**Task data:**
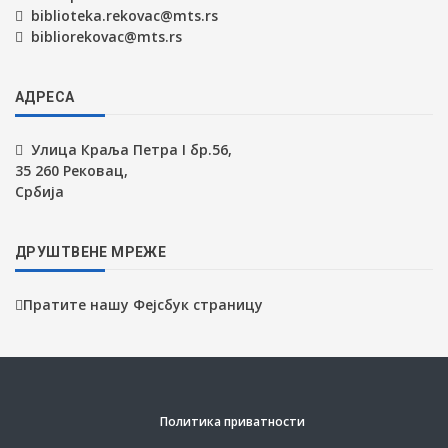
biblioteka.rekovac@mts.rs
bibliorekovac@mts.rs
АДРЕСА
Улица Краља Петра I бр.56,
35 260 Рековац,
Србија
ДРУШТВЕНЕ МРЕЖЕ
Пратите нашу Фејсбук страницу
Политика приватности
...
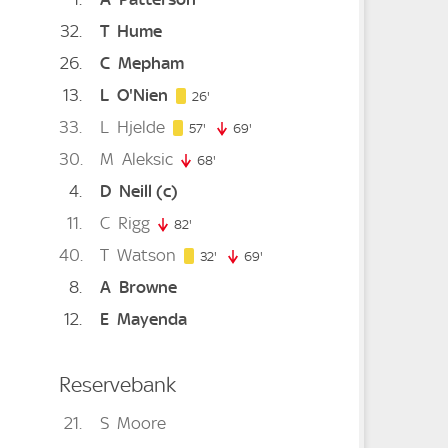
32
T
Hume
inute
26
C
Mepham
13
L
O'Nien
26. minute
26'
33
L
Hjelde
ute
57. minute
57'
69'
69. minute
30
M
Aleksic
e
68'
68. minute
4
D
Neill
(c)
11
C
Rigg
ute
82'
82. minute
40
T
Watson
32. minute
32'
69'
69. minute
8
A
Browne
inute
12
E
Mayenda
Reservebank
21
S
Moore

**What you are asked to do:** Please give an exact copy of the entries above, from the line with "biblioteka.rekovac@mts.rs" down to the line with "Политика приватности", inclusive, and nothing else.

**Task answer:**
biblioteka.rekovac@mts.rs
bibliorekovac@mts.rs
АДРЕСА
Улица Краља Петра I бр.56,
35 260 Рековац,
Србија
ДРУШТВЕНЕ МРЕЖЕ
Пратите нашу Фејсбук страницу
Политика приватности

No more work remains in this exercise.